-------- INPUT DATA

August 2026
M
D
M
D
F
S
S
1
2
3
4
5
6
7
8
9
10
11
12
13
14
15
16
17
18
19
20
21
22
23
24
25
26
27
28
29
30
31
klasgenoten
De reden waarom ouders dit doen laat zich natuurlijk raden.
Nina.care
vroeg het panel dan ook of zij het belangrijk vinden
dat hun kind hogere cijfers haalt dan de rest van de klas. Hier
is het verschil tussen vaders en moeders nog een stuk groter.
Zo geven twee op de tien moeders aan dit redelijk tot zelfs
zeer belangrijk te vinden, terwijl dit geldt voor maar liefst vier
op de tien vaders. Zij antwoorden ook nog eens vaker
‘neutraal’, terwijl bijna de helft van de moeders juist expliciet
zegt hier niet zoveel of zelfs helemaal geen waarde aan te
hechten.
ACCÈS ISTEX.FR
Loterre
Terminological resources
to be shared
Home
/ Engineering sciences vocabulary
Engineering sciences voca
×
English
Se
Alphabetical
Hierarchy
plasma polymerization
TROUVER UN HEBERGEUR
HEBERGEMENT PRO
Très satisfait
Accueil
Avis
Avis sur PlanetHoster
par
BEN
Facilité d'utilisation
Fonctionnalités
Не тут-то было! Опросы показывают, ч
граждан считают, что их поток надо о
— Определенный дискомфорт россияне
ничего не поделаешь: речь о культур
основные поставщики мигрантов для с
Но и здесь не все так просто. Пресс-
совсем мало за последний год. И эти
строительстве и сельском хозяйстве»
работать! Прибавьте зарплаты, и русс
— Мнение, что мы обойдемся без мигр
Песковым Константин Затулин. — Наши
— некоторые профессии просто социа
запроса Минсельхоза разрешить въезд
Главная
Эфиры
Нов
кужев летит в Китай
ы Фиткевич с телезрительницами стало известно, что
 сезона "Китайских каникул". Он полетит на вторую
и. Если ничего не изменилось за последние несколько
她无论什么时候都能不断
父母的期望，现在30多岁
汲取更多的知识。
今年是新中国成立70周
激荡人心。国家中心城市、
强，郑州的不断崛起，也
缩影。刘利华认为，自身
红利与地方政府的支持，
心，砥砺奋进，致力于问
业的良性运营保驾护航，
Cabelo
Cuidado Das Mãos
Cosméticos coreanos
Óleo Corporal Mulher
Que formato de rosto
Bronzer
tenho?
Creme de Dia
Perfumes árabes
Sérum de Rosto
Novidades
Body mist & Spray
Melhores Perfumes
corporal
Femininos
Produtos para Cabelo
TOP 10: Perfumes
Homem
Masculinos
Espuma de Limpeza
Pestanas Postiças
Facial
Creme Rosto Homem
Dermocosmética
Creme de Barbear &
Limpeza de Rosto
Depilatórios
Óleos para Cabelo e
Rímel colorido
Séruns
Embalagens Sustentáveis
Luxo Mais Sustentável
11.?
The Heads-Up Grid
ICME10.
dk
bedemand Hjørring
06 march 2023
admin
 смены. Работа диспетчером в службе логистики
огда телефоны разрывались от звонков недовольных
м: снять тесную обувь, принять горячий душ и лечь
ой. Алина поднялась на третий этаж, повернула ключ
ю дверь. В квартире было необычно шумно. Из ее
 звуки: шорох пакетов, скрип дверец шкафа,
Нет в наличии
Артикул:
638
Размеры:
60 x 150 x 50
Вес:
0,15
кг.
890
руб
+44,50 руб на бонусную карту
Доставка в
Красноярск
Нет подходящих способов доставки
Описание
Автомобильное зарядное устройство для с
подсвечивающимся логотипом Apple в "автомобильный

----------------

• [WORK TASK]
Check every line above for the string "tien", and copy the ones that have it.

• [RESPONSE TO THIS EXERCISE]
Zo geven twee op de tien moeders aan dit redelijk tot zelfs
op de tien vaders. Zij antwoorden ook nog eens vaker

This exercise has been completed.